▶ [Task]:
Across the records below, how many lines include the string "הבית"? State the number and nothing more.

[Data records]

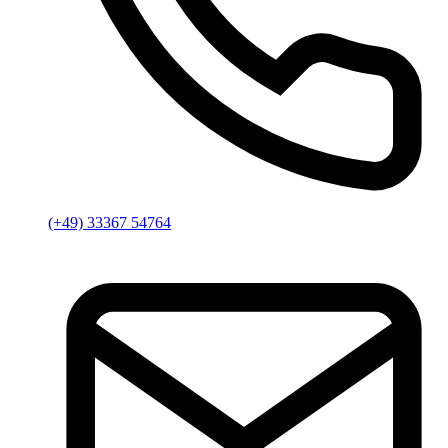
(+49) 33367 54764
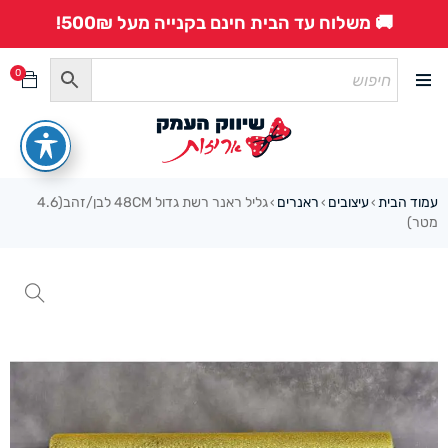
🚚 משלוח עד הבית חינם בקנייה מעל 500₪!
0
עמוד הבית
עיצובים
ראנרים
גליל ראנר רשת גדול 48CM לבן/זהב(4.6
›
›
›
מטר)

[/Data records]

▶ [Solved problem]:
2